Al ver la línea de color que adornaba la pernera del pantalón, así como las borlas colgantes del fajín y la vaina del sable, se me ocurrió decir por salir del charco en el que me vi metido:  

– ¡Ni toreros ni circenses!

Tuvo que intervenir el oficial de guardia que no muy lejos observaba. Dedicó al coronel un impecable saludo y a continuación, cuando ya se disponía a reprocharme y dar castigo, oí que le decía:  

– ¡Cálmese, teniente! Y usted, soldado, preséntese en mi despacho en cuanto finalice la guardia.

Mientras me dirigía a la oficina del coronel, iba pensando en el castigo que recibiría, por lo que antes de llamar a la puerta hice un repaso de la compostura del uniforme y limpié las puntas de las botas contra las perneras del pantalón para darles brillo.  

– ¿Da usted su permiso, mi coronel? – dije después de llamar con los nudillos a la puerta y la entreabría para hacerme ver, como era norma.  

– Sí, entre, soldado. Por el celo con que cumplió su cometido, le entrego un pase para que se vaya este fin de semana a disfrutarlo con sus padres.”

Por la tarde, continuamos explorando aquella alejada parte del campamento y llegamos hasta la valla de entrada, por si nos estaba permitido salir. No llegamos a preguntarlo, al ver la negativa que les dieron a otro grupo que nos precedía.  

Nos conformamos con ver desde allí las pétreas edificaciones de la Pobla de Talarn. Una semana después, con el uniforme de “bonito”, nos subirían la barrera sin ningún requisito más y bajamos hasta Tremp, porque alguien nos informó que en ella encontraríamos sobrado abastecimiento a nuestras necesidades. A la vuelta, por tomar un respiro, paramos en la fuente de los caños, a la sombra de unos almendros, donde unos paisanos quisieron saber de dónde éramos cada uno de los cinco cadetes que nos habíamos juntado. Por ellos supe que Talarn era capital del concejo, en tanto que el crecimiento de Tremp se había debido al paso del tren, la mejora de la carretera y la construcción del embalse. 

– “Algo tendría que ver también la instalación del campamento” – pensé para mí. Aunque tan sólo fuera por las pequeñas compras en un continuo goteo que hacíamos los cientos de soldados que allí acudíamos, primordialmente los fines de semana, a los que habría de sumarse los gastos realizados por un avispero de mandos que diariamente bajaban.  

Cuesta arriba, diseminados se encontraban los demás pabellones, todos de igual arquitectura, aunque de apariencia más recientes si se toma en consideración la tierra de sus jardines a los que se habían trasplantado jóvenes acacias, tutoradas por varillas de acero corrugado, aún desprovistas del ramaje necesario para dar algo de sombra ni aun cobijo a la adusta cigarra. 

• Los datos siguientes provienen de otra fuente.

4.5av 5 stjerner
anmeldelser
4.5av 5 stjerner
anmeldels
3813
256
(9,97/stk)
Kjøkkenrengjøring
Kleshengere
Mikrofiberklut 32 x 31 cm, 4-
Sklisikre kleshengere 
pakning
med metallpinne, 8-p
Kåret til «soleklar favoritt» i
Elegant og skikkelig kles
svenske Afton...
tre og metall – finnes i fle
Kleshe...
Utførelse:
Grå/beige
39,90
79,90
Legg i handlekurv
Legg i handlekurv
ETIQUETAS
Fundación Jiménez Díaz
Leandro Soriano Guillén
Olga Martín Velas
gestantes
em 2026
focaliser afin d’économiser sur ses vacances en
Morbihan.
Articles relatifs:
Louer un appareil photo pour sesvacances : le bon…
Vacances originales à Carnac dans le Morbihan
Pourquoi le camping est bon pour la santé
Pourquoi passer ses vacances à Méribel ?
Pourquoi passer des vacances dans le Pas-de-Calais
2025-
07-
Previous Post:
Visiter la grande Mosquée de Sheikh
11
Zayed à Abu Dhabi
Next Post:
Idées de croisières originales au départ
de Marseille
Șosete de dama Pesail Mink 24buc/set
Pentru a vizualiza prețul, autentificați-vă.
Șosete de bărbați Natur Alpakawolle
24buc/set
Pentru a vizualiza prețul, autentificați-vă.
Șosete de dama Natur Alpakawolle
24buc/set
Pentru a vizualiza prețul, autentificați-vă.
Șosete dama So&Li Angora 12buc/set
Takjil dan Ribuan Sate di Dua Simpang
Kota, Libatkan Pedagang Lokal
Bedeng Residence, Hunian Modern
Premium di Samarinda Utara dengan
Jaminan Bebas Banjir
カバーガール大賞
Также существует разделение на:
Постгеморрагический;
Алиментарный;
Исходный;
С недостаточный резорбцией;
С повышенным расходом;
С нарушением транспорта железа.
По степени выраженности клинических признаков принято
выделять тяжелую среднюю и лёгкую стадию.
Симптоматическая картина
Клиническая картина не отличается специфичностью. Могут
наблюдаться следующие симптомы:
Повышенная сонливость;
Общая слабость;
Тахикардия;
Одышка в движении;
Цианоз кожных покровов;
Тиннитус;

Hacia el oeste, en la lejanía, se veían las masías, en alguna de las cuales, según oímos contar a uno de los “abuelos”, que así decíamos a los veteranos del curso anterior: “– En ellas sirven ricos y abundantes platos de patatas al alioli o bravas, con huevos y picadillo. Sin olvidarnos de la ensalada mixta con productos de su huerta, en la que nunca se echa a faltar jugosos tomates, corazones de alcachofas y pimientos hechos a la brasa, lechuga hoja de roble, pepinillos en vinagreta, adornada con las sabrosas aceitunas arbequina.”

Y mientras nos lo contaba, el abuelo babeaba y nosotros pasábamos saliva. Nos había dado otra pista más para poder mantener el ánimo, ya algo resentido cuando apenas no había comenzado nada, cuatro días nada más desde que habíamos salido de casa. 

La cara y el aspecto de este informante no se me desfiguró a pesar de los años transcurridos, pues lo recordaba también de la manifestación que hicimos delante de la Normal en apoyo del director, D. Manuel Álvarez Prada, cuando le sustituyó la terna directiva. Sin embargo, ya no recuerdo su nombre, por lo que voy a adelantar otra gestión por él realizada y fue traer desde Sama un autobús de la empresa “Zapico”, con la bandera de Asturias en la luna posterior y varias cajas de sidra para celebrarlo. Con ello nos evitó otras treinta y seis tediosas horas de tren, al regreso del campamento. 

       Algunos compañeros habían venido en su propio o prestado utilitario que usaban para bajar a Tremp o largarse a Andorra, por lo que como se suele decir, “habrá que echarles de comer aparte”.